Problem ::
Copy out every line from the records that includes "lawsuit".

Dataset entries ::
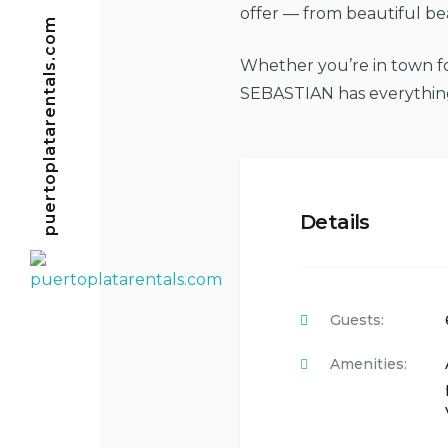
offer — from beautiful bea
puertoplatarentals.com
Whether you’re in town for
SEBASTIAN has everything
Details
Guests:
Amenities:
==
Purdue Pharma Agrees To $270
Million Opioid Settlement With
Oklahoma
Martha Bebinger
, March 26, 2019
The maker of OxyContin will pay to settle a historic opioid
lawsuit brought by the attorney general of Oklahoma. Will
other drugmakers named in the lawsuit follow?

Output below ::
lawsuit brought by the attorney general of Oklahoma. Will
other drugmakers named in the lawsuit follow?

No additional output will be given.